In the Seatrade Maritime News February poll we asked readers which of nine different alternative fuels would most likely power shipping in the future, replacing the dominant source of fuel oil used today.
Topping the choices with more than 44% of the votes combined in the poll were LNG and hydrogen.
LNG led the way with 23.3% despite the fact alone it will not reach the 50% cut in GHGs required by 2050, although it is widely seen organisations such as DNV GL as providing a viable bridging option today with the possibility of using fuels such as zero carbon synthetic LNG in the future. There have also been questions regarding methane slip. However, it remains one of the few fuels on the list which a shipowner can viably install today.

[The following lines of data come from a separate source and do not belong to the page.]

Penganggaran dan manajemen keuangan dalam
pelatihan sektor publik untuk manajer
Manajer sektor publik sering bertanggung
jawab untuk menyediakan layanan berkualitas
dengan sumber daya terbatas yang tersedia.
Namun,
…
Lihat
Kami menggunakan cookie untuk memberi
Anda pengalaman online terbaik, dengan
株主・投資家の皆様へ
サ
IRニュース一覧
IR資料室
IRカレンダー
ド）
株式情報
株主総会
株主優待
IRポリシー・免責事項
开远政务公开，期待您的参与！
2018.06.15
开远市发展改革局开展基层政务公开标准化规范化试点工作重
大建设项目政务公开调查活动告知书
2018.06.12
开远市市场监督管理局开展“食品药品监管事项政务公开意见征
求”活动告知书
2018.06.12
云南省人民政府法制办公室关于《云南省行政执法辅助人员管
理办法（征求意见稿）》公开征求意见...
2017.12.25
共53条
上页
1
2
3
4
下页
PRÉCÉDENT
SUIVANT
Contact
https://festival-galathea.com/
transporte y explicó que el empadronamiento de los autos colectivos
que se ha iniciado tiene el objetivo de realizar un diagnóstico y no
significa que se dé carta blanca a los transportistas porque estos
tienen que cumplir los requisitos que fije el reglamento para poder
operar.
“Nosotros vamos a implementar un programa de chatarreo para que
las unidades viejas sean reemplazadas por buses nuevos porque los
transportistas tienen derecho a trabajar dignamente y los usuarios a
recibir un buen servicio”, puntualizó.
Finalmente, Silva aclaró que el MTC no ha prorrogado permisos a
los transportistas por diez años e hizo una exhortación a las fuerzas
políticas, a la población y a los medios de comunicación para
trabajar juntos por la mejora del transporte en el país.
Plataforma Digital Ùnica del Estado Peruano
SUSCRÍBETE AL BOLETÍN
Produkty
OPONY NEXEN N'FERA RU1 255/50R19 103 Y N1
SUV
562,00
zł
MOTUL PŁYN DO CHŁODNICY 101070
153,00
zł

Coming in second with 20.8% of the votes was hydrogen, which offers the possibility of truly zero carbon fuel for shipping. Hydrogen is though only in its very trial stages as a marine fuel and issues remain in terms of storage and energy density.

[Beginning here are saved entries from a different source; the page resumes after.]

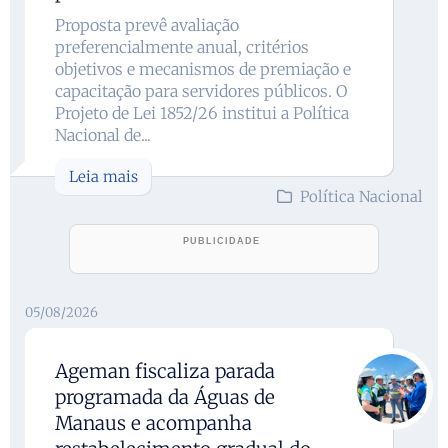
Proposta prevê avaliação
preferencialmente anual, critérios
objetivos e mecanismos de premiação e
capacitação para servidores públicos. O
Projeto de Lei 1852/26 institui a Política
Nacional de...
Leia mais
Política Nacional
05/08/2026
Ageman fiscaliza parada
programada da Águas de
Manaus e acompanha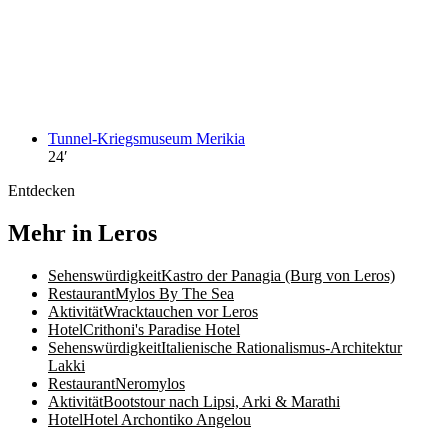
Tunnel-Kriegsmuseum Merikia
24
′
Entdecken
Mehr in Leros
Sehenswürdigkeit
Kastro der Panagia (Burg von Leros)
Restaurant
Mylos By The Sea
Aktivität
Wracktauchen vor Leros
Hotel
Crithoni's Paradise Hotel
Sehenswürdigkeit
Italienische Rationalismus-Architektur
Lakki
Restaurant
Neromylos
Aktivität
Bootstour nach Lipsi, Arki & Marathi
Hotel
Hotel Archontiko Angelou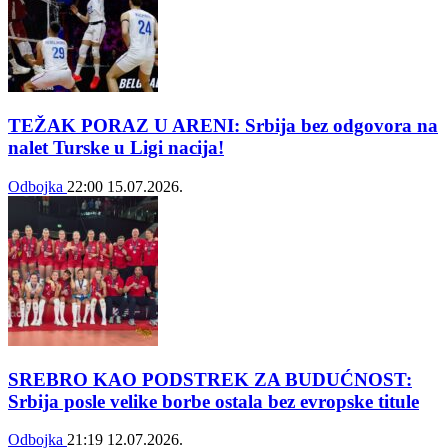
TEŽAK PORAZ U ARENI: Srbija bez odgovora na
nalet Turske u Ligi nacija!
Odbojka
22:00
15.07.2026.
SREBRO KAO PODSTREK ZA BUDUĆNOST:
Srbija posle velike borbe ostala bez evropske titule
Odbojka
21:19
12.07.2026.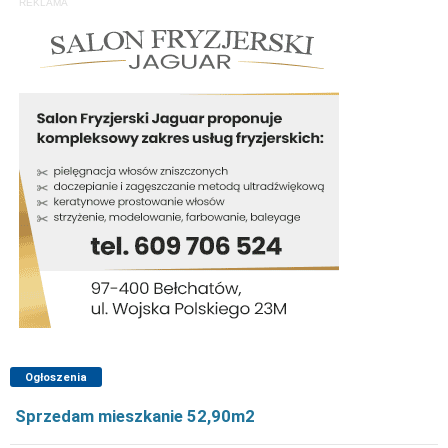
REKLAMA
Ogłoszenia
Sprzedam mieszkanie 52,90m2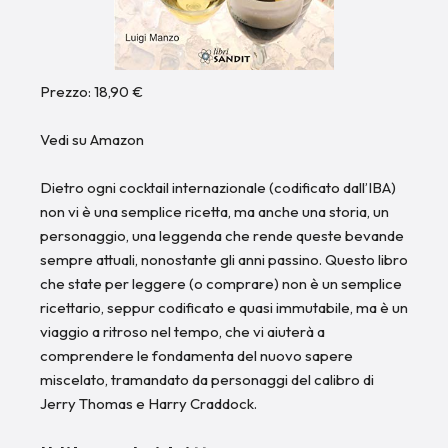
Prezzo: 18,90 €
Vedi su Amazon
Dietro ogni cocktail internazionale (codificato dall’IBA)
non vi è una semplice ricetta, ma anche una storia, un
personaggio, una leggenda che rende queste bevande
sempre attuali, nonostante gli anni passino. Questo libro
che state per leggere (o comprare) non è un semplice
ricettario, seppur codificato e quasi immutabile, ma è un
viaggio a ritroso nel tempo, che vi aiuterà a
comprendere le fondamenta del nuovo sapere
miscelato, tramandato da personaggi del calibro di
Jerry Thomas e Harry Craddock.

A somewhat surprising third choice among readers was nuclear power a choice of 16.9% of readers in the poll. While the nuclear-powered ships are certainly a tried and tested option, mainly for icebreakers and naval vessels, its large-scale use in commercial vessels would highly controversial at a political level.
Of the other six options available electric power and batteries, already in use in ferries and hybrid vessels, was chosen by 9.8% of readers.

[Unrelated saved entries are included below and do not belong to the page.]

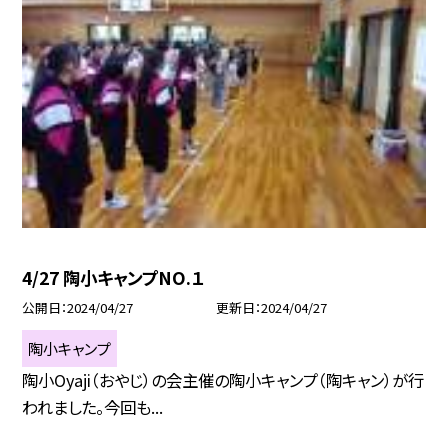
4/27 陶小キャンプNO.１
公開日
2024/04/27
更新日
2024/04/27
陶小キャンプ
陶小Oyaji（おやじ）の会主催の陶小キャンプ（陶キャン）が行
われました。今回も...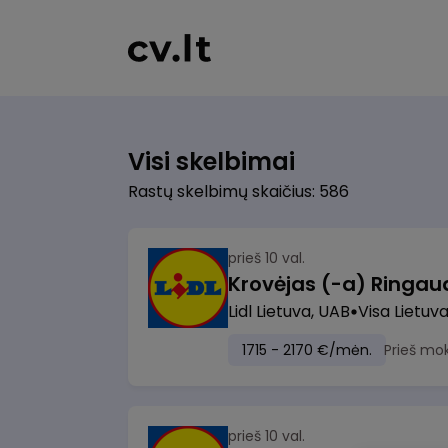
Visi skelbimai
Rastų skelbimų skaičius: 586
prieš 10 val.
Lidl Lietuva, UAB
Visa Lietuv
1715 - 2170 €/mėn.
Prieš mo
prieš 10 val.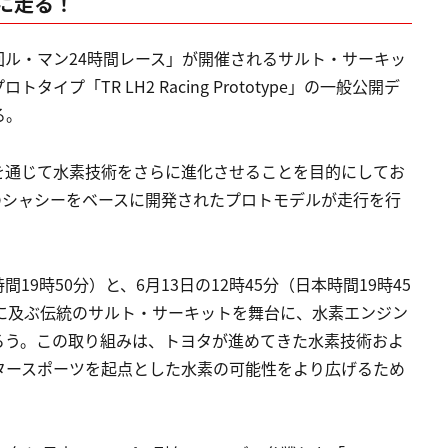
に走る！
4回ル・マン24時間レース」が開催されるサルト・サーキッ
プ「TR LH2 Racing Prototype」の一般公開デ
る。
を通じて水素技術をさらに進化させることを目的にしてお
同一のシャシーをベースに開発されたプロトモデルが走行を行
19時50分）と、6月13日の12時45分（日本時間19時45
kmに及ぶ伝統のサルト・サーキットを舞台に、水素エンジン
ろう。この取り組みは、トヨタが進めてきた水素技術およ
タースポーツを起点とした水素の可能性をより広げるため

Ammonia, which has attracted growing attention in the last year, and the back to the future solution of wind power both attracted 8.3% of readers votes, while biofuels some 5.4%.
Surprisingly two options that already in use and viable – methanol and LPG – were chosen by 4.6% and 2.9% of readers respectively. Perhaps this is because use of these fuels is currently mainly seen as limited to ships that also carry the fuel as a cargo.